**WHAT THE EXERCISE ASKS:**
A complete answer lists every line of the entries below where the string "actor" appears.

____ TASK INPUT

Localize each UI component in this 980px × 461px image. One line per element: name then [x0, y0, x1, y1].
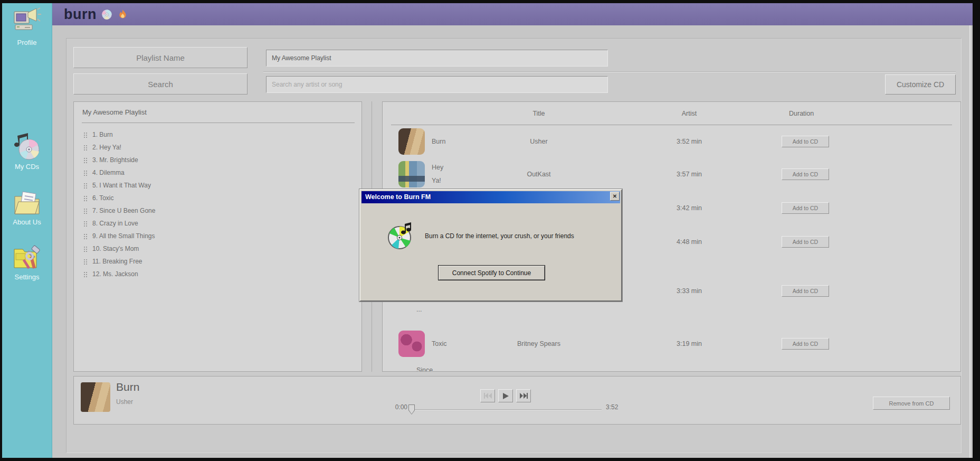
toolbar-divider — [263, 71, 956, 72]
drag-handle-icon[interactable] — [83, 246, 87, 252]
track-row: ToxicBritney Spears3:19 minAdd to CD — [391, 324, 952, 364]
artist-cell: Usher — [481, 138, 597, 145]
album-art — [398, 161, 425, 187]
drag-handle-icon[interactable] — [83, 221, 87, 227]
main-area: Playlist Name Search Customize CD My Awe… — [52, 25, 973, 458]
player-bar: Burn Usher 0:00 3:52 Rem — [73, 376, 961, 425]
playlist-item[interactable]: 11. Breaking Free — [74, 255, 361, 268]
song-cell: HeyYa! — [391, 161, 481, 187]
header-duration: Duration — [782, 110, 952, 117]
previous-track-button[interactable] — [480, 389, 495, 402]
song-title-line: Burn — [432, 135, 445, 148]
window-edge — [969, 25, 971, 458]
drag-handle-icon[interactable] — [83, 208, 87, 214]
search-input[interactable] — [266, 76, 608, 93]
playlist-items: 1. Burn2. Hey Ya!3. Mr. Brightside4. Dil… — [74, 128, 361, 280]
drag-handle-icon[interactable] — [83, 233, 87, 239]
playlist-item[interactable]: 2. Hey Ya! — [74, 141, 361, 154]
remove-from-cd-button[interactable]: Remove from CD — [873, 397, 950, 410]
drag-handle-icon[interactable] — [83, 132, 87, 138]
playlist-name-button[interactable]: Playlist Name — [73, 47, 248, 68]
drag-handle-icon[interactable] — [83, 271, 87, 277]
playlist-item[interactable]: 5. I Want it That Way — [74, 179, 361, 192]
add-to-cd-button[interactable]: Add to CD — [782, 202, 829, 214]
playlist-item[interactable]: 7. Since U Been Gone — [74, 204, 361, 217]
drag-handle-icon[interactable] — [83, 195, 87, 201]
sidebar-item-profile[interactable]: Profile — [2, 7, 52, 46]
customize-cd-button[interactable]: Customize CD — [885, 74, 956, 95]
next-track-button[interactable] — [516, 389, 531, 402]
drag-handle-icon[interactable] — [83, 259, 87, 265]
add-cell: Add to CD — [782, 202, 952, 214]
add-cell: Add to CD — [782, 136, 952, 147]
album-art — [398, 128, 425, 155]
window-title: burn — [64, 6, 97, 23]
sidebar: ProfileMy CDsAbout UsSettings — [2, 3, 52, 458]
sidebar-item-my-cds[interactable]: My CDs — [2, 131, 52, 171]
dialog-message: Burn a CD for the internet, your crush, … — [425, 232, 574, 240]
sidebar-item-label: Settings — [15, 273, 40, 281]
folder-document-icon — [12, 187, 42, 217]
connect-spotify-button[interactable]: Connect Spotify to Continue — [438, 265, 545, 280]
now-playing-title: Burn — [116, 381, 139, 393]
song-title: Burn — [432, 135, 445, 148]
play-button[interactable] — [498, 389, 513, 402]
cd-music-note-icon — [387, 222, 415, 250]
total-time: 3:52 — [606, 403, 618, 411]
playlist-item-label: 9. All the Small Things — [92, 232, 155, 240]
now-playing-artist: Usher — [116, 398, 133, 406]
song-title: Since — [416, 364, 433, 372]
add-to-cd-button[interactable]: Add to CD — [782, 136, 829, 147]
seek-thumb[interactable] — [408, 404, 415, 415]
playlist-item[interactable]: 4. Dilemma — [74, 166, 361, 179]
search-button[interactable]: Search — [73, 73, 248, 95]
add-cell: Add to CD — [782, 236, 952, 248]
playlist-item[interactable]: 6. Toxic — [74, 192, 361, 204]
drag-handle-icon[interactable] — [83, 183, 87, 189]
song-title-line: Since — [416, 364, 433, 372]
playlist-item[interactable]: 1. Burn — [74, 128, 361, 141]
song-title-line: Ya! — [432, 174, 443, 187]
song-cell: Toxic — [391, 331, 481, 357]
transport-controls — [480, 389, 531, 402]
titlebar: burn — [52, 3, 973, 25]
folder-tools-icon — [12, 242, 42, 271]
playlist-item-label: 11. Breaking Free — [92, 258, 142, 265]
sidebar-item-about-us[interactable]: About Us — [2, 187, 52, 226]
drag-handle-icon[interactable] — [83, 157, 87, 163]
add-to-cd-button[interactable]: Add to CD — [782, 168, 829, 180]
drag-handle-icon[interactable] — [83, 170, 87, 176]
duration-cell: 4:48 min — [597, 238, 782, 246]
playlist-item[interactable]: 10. Stacy's Mom — [74, 242, 361, 255]
duration-cell: 3:52 min — [597, 138, 782, 145]
duration-cell: 3:42 min — [597, 204, 782, 212]
playlist-item-label: 3. Mr. Brightside — [92, 156, 138, 164]
playlist-item[interactable]: 8. Crazy in Love — [74, 217, 361, 230]
add-cell: Add to CD — [782, 338, 952, 350]
close-icon[interactable]: ✕ — [610, 192, 620, 201]
playlist-item[interactable]: 12. Ms. Jackson — [74, 268, 361, 280]
playlist-item-label: 5. I Want it That Way — [92, 182, 151, 189]
drag-handle-icon[interactable] — [83, 145, 87, 150]
cd-icon — [101, 9, 112, 20]
add-to-cd-button[interactable]: Add to CD — [782, 285, 829, 297]
sidebar-item-settings[interactable]: Settings — [2, 242, 52, 281]
header-title: Title — [481, 110, 597, 117]
header-artist: Artist — [597, 110, 782, 117]
add-to-cd-button[interactable]: Add to CD — [782, 236, 829, 248]
song-cell: Since — [391, 364, 481, 372]
add-to-cd-button[interactable]: Add to CD — [782, 338, 829, 350]
song-title-line: Hey — [432, 161, 443, 174]
app-screen: ProfileMy CDsAbout UsSettings burn Playl… — [0, 0, 980, 461]
playlist-name-input[interactable] — [266, 50, 608, 67]
add-cell: Add to CD — [782, 168, 952, 180]
album-art — [398, 331, 425, 357]
playlist-item[interactable]: 3. Mr. Brightside — [74, 154, 361, 166]
elapsed-time: 0:00 — [385, 403, 407, 411]
playlist-item-label: 6. Toxic — [92, 194, 113, 202]
seek-bar[interactable] — [412, 409, 602, 410]
duration-cell: 3:19 min — [597, 340, 782, 347]
playlist-item[interactable]: 9. All the Small Things — [74, 230, 361, 242]
playlist-item-label: 2. Hey Ya! — [92, 144, 121, 151]
duration-cell: 3:33 min — [597, 287, 782, 295]
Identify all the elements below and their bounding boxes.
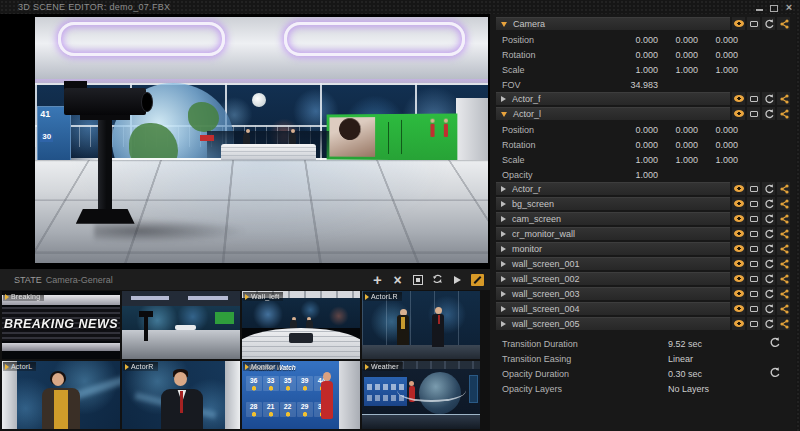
reset-icon[interactable] (762, 17, 775, 30)
visibility-eye-icon[interactable] (732, 272, 745, 285)
share-icon[interactable] (777, 272, 790, 285)
chevron-right-icon[interactable] (501, 96, 506, 102)
frame-icon[interactable] (747, 257, 760, 270)
share-icon[interactable] (777, 107, 790, 120)
share-icon[interactable] (777, 17, 790, 30)
section-wall-screen-004[interactable]: wall_screen_004 (496, 302, 790, 315)
setting-value[interactable]: No Layers (668, 384, 709, 394)
chevron-right-icon[interactable] (501, 231, 506, 237)
chevron-right-icon[interactable] (501, 276, 506, 282)
setting-value[interactable]: 9.52 sec (668, 339, 702, 349)
visibility-eye-icon[interactable] (732, 197, 745, 210)
frame-icon[interactable] (747, 107, 760, 120)
chevron-right-icon[interactable] (501, 201, 506, 207)
close-icon[interactable]: × (784, 3, 794, 12)
section-wall-screen-002[interactable]: wall_screen_002 (496, 272, 790, 285)
visibility-eye-icon[interactable] (732, 107, 745, 120)
frame-icon[interactable] (747, 272, 760, 285)
visibility-eye-icon[interactable] (732, 17, 745, 30)
reset-icon[interactable] (762, 212, 775, 225)
visibility-eye-icon[interactable] (732, 257, 745, 270)
share-icon[interactable] (777, 287, 790, 300)
save-state-icon[interactable] (411, 273, 424, 286)
reset-icon[interactable] (762, 227, 775, 240)
value-field[interactable]: 0.000 (658, 125, 698, 135)
state-thumbnail-actor-r[interactable]: ActorR (122, 361, 240, 429)
section-wall-screen-005[interactable]: wall_screen_005 (496, 317, 790, 330)
value-field[interactable]: 0.000 (618, 125, 658, 135)
reset-icon[interactable] (762, 107, 775, 120)
section-actor-r[interactable]: Actor_r (496, 182, 790, 195)
visibility-eye-icon[interactable] (732, 227, 745, 240)
reset-icon[interactable] (769, 337, 780, 350)
frame-icon[interactable] (747, 92, 760, 105)
reset-icon[interactable] (762, 197, 775, 210)
value-field[interactable]: 0.000 (618, 35, 658, 45)
state-thumbnail-camera-general[interactable] (122, 291, 240, 359)
value-field[interactable]: 0.000 (698, 140, 738, 150)
visibility-eye-icon[interactable] (732, 212, 745, 225)
frame-icon[interactable] (747, 227, 760, 240)
value-field[interactable]: 1.000 (618, 65, 658, 75)
section-cr-monitor-wall[interactable]: cr_monitor_wall (496, 227, 790, 240)
frame-icon[interactable] (747, 317, 760, 330)
studio-scene[interactable]: 41 30 (35, 17, 488, 263)
section-cam-screen[interactable]: cam_screen (496, 212, 790, 225)
visibility-eye-icon[interactable] (732, 287, 745, 300)
setting-value[interactable]: 0.30 sec (668, 369, 702, 379)
value-field[interactable]: 1.000 (658, 65, 698, 75)
visibility-eye-icon[interactable] (732, 242, 745, 255)
value-field[interactable]: 0.000 (658, 35, 698, 45)
value-field[interactable]: 1.000 (618, 170, 658, 180)
chevron-right-icon[interactable] (501, 261, 506, 267)
state-thumbnail-wall-left[interactable]: Wall_left (242, 291, 360, 359)
reset-icon[interactable] (762, 92, 775, 105)
title-bar[interactable]: 3D SCENE EDITOR: demo_07.FBX × (0, 0, 800, 14)
value-field[interactable]: 0.000 (698, 125, 738, 135)
chevron-right-icon[interactable] (501, 216, 506, 222)
section-wall-screen-003[interactable]: wall_screen_003 (496, 287, 790, 300)
chevron-down-icon[interactable] (501, 112, 507, 117)
section-wall-screen-001[interactable]: wall_screen_001 (496, 257, 790, 270)
minimize-icon[interactable] (754, 3, 764, 12)
visibility-eye-icon[interactable] (732, 302, 745, 315)
frame-icon[interactable] (747, 287, 760, 300)
frame-icon[interactable] (747, 182, 760, 195)
section-bg-screen[interactable]: bg_screen (496, 197, 790, 210)
refresh-icon[interactable] (431, 273, 444, 286)
value-field[interactable]: 1.000 (618, 155, 658, 165)
chevron-right-icon[interactable] (501, 291, 506, 297)
share-icon[interactable] (777, 182, 790, 195)
visibility-eye-icon[interactable] (732, 182, 745, 195)
value-field[interactable]: 0.000 (698, 35, 738, 45)
share-icon[interactable] (777, 212, 790, 225)
chevron-right-icon[interactable] (501, 306, 506, 312)
reset-icon[interactable] (762, 257, 775, 270)
state-thumbnail-weather-wide[interactable]: Weather (362, 361, 480, 429)
state-thumbnail-actor-l[interactable]: ActorL (2, 361, 120, 429)
value-field[interactable]: 1.000 (658, 155, 698, 165)
frame-icon[interactable] (747, 212, 760, 225)
share-icon[interactable] (777, 242, 790, 255)
reset-icon[interactable] (762, 287, 775, 300)
value-field[interactable]: 34.983 (618, 80, 658, 90)
value-field[interactable]: 1.000 (698, 155, 738, 165)
play-icon[interactable] (451, 273, 464, 286)
value-field[interactable]: 0.000 (658, 140, 698, 150)
reset-icon[interactable] (769, 367, 780, 380)
maximize-icon[interactable] (769, 3, 779, 12)
frame-icon[interactable] (747, 242, 760, 255)
share-icon[interactable] (777, 197, 790, 210)
frame-icon[interactable] (747, 197, 760, 210)
section-monitor[interactable]: monitor (496, 242, 790, 255)
section-actor-l[interactable]: Actor_l (496, 107, 790, 120)
state-thumbnail-monitor[interactable]: Weather Watch 36 33 35 39 44 28 21 22 29… (242, 361, 360, 429)
reset-icon[interactable] (762, 272, 775, 285)
chevron-right-icon[interactable] (501, 246, 506, 252)
reset-icon[interactable] (762, 302, 775, 315)
share-icon[interactable] (777, 227, 790, 240)
share-icon[interactable] (777, 257, 790, 270)
reset-icon[interactable] (762, 242, 775, 255)
reset-icon[interactable] (762, 182, 775, 195)
chevron-down-icon[interactable] (501, 22, 507, 27)
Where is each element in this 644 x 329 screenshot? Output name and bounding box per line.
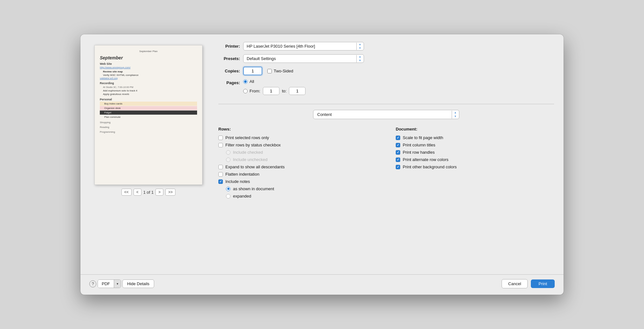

________

**SOLVED EXERCISE:**
state-thumbnail-actor-r[interactable]: ActorR (122, 361, 240, 429)
section-actor-r[interactable]: Actor_r (496, 182, 790, 195)
state-thumbnail-actor-l[interactable]: ActorL (2, 361, 120, 429)
section-actor-l[interactable]: Actor_l (496, 107, 790, 120)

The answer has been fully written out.